On Monday night, I sat and watched my first game of the Euros since the opening Saturday of the tournament.
It goes without saying, even if you don’t know me, that I am not overly invested in the fortunes of the England football team. Which is lucky for me, I was able to watch England’s slide into ignominy with an air of detached amusement.
Right or wrong, I’ll let you be the judge, but I know that if I had been watching an Arsenal game that performance would likely have resulted in some Scanners-type ugliness.
… I was gonna add the appropriate Youtube clip here, but having just looked at it again, I think I’ll leave it. Here’s a more family friendly film reference instead.
This is punditry for the ages. I am so delighted this happened. #ENGICE https://t.co/uwueV4Afpy
— Rick Burin (@rickburin) June 28, 2016
The legend that is our own Ian Wright, tweet me and thank me later (for not doing the Scanners thing, I mean).
The thing that struck me after the game, aside from the passive nature of England’s defeat to Iceland, was that literally nobody seemed to know what they were supposed to be doing. I guess that’s understandable. I mean if you keep changing personnel and formations and systems game by game, is it not natural that footballers might end up feeling confused?
The writing was perhaps on the wall for England before they even got here; Kane and Vardy deployed as wingers to accommodate Rooney; Rooney then deployed in central midfield to accommodate, er, Rooney.
The team on Monday night, featuring Kane, Sturridge, Sterling, Delle Alli and… you’ve guessed it, Rooney was obviously lacking balance. In the absence of a plan, or more importantly, someone to get on the ball in midfield and feed the strikers, England were dealt a fatal blow.
I am someone who finds Arsène’s refusal to make serious deviations from his tried and trusted 4-5-1 really frustrating.
Of course, I am only frustrated when his system doesn’t work.
On our day, when Cazorla and Özil are mesmerising and Alexis devastating, this lack of flexibility never seems to bother me. I suppose that’s because when we’re on song, our players interchange very flexibly indeed, as if operating on some higher level of telepathy.
I guess it’s not unnatural to think that it is the fact that we go out every week and play in more or less the same way that allows such instinctive, flexible, football.
It becomes much harder to go and execute a game plan if you’re not really sure what the plan is and how you fit into it. The England football team have become exhibit A in the case for Arsène’s defence.
Okay, I have used this very column to bemoan our manager’s refusal to make anything but minor tactical adjustments to his team on a game by game basis.
Now, though, now I see the light.
England’s humiliation at a European competition specifically designed to keep the so-called superpowers of the continent in it for as long as possible has seen to that.
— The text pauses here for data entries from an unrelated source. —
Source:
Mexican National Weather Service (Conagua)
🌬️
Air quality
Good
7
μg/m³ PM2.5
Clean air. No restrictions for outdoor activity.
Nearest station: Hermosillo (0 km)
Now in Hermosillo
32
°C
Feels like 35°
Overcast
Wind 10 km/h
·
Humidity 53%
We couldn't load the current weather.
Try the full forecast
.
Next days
Why would you choose to confuse the modern day footballer by changing his role from one game to the next? Why compound that by changing the system?
We receive anecdotal evidence of the simplicity of the average footballer on an almost daily basis. The fabled superstitions and pre-match routines tell us this, Jamie Vardy choosing to turn down the Arsenal in favour of Leicester City tells us the same.
And, yes, okay Leicester City are the champions, but does anyone seriously expect them to repeat the trick next season? It all comes down to one thing: footballers fears change.
Perhaps, then, it is unsurprising that a man as astute as Arsène Wenger would recognise this and, rather than making wholesale changes to a plan, just tries to make improvements to it.
It’s worth remembering that each of Arsène’s title winning sides featured largely settled sides from day one of the season to matchday 38. And, no, I’m not saying that he didn’t make changes or that we didn’t get injuries, but once we hit on a formula we stayed with it, where possible, throughout the season. Particularly in 2004 – once we were over the fall-out from Old Trafford anyway.
We see more evidence of this approach in the fact that Arsène very rarely makes huge changes to the playing squad in the close season. It’s rare, now, that we ever sign more than two first team players during a summer.
Of course, the trolley dash in 2011 stands out as a time when we went a bit mental, but then we had to. We all remember that Arsène is a man who talked of Spurs own trolley dash in 2013 as a “technical risk”.
Everyone thought the man was stirring, but guess who turned out to be right?
You see, Arsène understands that footballers like it simple. Bringing in five or six players during the close season just complicates things.
It’s just occurred to me that perhaps the reason England lost to Iceland on Monday night is a bit more prosaic than being about changing systems, or personnel.
What did Roy expect when he named five Spurs players in his team?
We all know that the number five and Spurs don’t exactly mix well!